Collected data
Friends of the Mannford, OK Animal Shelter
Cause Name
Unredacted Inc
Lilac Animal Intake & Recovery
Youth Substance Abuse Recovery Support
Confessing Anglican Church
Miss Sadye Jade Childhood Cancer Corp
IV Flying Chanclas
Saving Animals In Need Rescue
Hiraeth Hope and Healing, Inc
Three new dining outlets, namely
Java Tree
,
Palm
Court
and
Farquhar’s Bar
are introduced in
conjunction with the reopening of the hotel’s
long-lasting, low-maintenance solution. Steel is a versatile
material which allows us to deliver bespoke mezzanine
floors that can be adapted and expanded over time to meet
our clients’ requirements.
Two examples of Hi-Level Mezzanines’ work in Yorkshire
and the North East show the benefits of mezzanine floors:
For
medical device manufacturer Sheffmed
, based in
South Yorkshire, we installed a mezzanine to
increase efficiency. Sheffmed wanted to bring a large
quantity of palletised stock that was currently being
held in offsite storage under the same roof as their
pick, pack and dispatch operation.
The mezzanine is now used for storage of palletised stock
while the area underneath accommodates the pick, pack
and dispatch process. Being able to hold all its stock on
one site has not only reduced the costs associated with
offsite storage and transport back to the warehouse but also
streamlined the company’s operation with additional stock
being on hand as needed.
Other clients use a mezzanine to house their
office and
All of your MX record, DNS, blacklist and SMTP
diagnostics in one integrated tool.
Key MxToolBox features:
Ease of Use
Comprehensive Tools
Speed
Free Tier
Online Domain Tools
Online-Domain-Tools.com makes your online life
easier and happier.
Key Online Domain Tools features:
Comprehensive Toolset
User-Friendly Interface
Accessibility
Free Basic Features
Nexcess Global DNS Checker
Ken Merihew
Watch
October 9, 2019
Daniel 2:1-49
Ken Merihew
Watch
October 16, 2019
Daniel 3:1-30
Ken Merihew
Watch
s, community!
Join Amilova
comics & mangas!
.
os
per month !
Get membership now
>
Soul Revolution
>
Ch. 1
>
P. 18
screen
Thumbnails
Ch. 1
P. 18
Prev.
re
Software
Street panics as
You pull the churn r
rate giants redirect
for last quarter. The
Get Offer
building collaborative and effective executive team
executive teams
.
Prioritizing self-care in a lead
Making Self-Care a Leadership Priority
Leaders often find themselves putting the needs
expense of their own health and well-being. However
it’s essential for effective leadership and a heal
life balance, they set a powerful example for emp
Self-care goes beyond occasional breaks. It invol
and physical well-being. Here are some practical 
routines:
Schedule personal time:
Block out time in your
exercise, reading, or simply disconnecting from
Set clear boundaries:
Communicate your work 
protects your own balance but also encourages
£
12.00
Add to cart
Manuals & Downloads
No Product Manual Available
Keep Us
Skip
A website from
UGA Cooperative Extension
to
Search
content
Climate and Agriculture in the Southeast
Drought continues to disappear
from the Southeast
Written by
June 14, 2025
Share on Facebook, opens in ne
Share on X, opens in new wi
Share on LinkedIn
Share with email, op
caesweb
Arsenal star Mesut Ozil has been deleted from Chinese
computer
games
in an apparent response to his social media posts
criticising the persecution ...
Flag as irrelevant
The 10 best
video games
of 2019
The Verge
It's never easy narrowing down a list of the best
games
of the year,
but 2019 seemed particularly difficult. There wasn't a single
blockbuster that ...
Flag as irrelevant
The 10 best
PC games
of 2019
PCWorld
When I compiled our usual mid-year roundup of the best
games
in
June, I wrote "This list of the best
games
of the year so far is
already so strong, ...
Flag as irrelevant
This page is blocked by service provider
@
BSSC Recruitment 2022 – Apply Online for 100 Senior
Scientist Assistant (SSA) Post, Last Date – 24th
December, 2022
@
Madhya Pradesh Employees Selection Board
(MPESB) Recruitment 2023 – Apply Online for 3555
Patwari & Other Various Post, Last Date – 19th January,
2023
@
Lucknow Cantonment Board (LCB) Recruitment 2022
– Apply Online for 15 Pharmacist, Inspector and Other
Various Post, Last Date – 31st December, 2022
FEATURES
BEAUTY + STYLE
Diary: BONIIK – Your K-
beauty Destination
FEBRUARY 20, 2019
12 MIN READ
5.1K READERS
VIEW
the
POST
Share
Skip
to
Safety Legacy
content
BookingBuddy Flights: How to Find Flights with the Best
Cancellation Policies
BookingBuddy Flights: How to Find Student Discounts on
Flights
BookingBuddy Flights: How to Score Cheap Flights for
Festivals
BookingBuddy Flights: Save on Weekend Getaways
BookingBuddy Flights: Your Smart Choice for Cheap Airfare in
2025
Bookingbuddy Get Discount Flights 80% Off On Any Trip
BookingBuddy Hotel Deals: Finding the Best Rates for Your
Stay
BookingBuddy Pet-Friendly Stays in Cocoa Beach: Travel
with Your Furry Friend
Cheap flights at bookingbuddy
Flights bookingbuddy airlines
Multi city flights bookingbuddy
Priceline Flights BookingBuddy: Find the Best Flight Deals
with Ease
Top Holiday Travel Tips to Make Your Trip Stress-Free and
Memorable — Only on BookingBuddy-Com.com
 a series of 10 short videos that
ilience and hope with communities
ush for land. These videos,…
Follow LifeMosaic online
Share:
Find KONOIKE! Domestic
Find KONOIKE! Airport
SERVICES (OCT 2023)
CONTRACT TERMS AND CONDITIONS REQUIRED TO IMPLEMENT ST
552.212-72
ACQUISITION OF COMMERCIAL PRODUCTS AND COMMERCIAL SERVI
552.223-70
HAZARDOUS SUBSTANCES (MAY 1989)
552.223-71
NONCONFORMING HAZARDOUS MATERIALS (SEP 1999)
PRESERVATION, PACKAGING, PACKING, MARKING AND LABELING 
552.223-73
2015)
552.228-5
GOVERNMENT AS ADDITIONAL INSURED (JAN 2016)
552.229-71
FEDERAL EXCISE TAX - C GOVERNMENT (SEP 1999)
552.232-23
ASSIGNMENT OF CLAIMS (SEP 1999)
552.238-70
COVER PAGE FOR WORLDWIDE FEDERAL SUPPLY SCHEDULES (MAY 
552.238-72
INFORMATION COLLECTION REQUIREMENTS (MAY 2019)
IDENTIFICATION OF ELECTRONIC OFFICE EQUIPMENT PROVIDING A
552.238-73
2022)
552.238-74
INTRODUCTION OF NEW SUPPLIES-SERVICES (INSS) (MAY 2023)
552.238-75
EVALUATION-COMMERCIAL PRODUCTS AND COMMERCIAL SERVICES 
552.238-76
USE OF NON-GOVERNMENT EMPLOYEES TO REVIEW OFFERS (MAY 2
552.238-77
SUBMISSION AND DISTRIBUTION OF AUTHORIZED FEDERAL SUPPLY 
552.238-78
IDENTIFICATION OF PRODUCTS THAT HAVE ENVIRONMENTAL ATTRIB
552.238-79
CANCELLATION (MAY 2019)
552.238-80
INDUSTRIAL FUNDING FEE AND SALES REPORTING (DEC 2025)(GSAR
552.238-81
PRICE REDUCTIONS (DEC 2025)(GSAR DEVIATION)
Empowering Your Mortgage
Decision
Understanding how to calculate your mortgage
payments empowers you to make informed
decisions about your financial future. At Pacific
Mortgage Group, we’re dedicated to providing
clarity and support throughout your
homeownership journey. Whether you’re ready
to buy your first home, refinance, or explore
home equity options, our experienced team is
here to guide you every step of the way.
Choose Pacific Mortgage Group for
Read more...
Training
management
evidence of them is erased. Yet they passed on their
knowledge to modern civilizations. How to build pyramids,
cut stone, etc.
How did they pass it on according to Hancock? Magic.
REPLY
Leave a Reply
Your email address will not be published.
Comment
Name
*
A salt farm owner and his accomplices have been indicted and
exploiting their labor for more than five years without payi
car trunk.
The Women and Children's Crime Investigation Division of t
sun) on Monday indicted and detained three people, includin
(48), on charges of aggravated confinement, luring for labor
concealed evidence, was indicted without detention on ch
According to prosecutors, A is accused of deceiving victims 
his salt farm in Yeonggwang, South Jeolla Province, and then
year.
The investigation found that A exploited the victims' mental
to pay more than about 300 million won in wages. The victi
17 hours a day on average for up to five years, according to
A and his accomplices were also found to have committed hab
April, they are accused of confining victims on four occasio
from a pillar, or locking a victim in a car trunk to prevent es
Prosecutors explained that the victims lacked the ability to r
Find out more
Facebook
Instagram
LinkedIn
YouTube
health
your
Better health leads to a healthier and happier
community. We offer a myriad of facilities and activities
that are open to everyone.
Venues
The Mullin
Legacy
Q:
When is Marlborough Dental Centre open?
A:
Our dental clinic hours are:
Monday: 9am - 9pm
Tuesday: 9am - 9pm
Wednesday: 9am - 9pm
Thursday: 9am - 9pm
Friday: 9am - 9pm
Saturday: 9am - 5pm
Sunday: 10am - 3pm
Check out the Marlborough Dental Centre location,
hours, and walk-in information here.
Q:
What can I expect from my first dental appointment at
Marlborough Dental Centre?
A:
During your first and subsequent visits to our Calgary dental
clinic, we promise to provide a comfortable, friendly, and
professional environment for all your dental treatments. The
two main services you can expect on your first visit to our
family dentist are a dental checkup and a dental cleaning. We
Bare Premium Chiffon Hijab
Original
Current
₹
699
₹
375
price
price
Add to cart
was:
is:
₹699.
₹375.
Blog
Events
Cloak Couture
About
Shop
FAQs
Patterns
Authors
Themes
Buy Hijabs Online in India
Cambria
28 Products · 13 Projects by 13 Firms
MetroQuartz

■ WHAT YOU NEED TO DO ■
Return each line of the data above that includes the word "than".

■ YOUR RESPONSE ■
exploiting their labor for more than five years without payi
to pay more than about 300 million won in wages. The victi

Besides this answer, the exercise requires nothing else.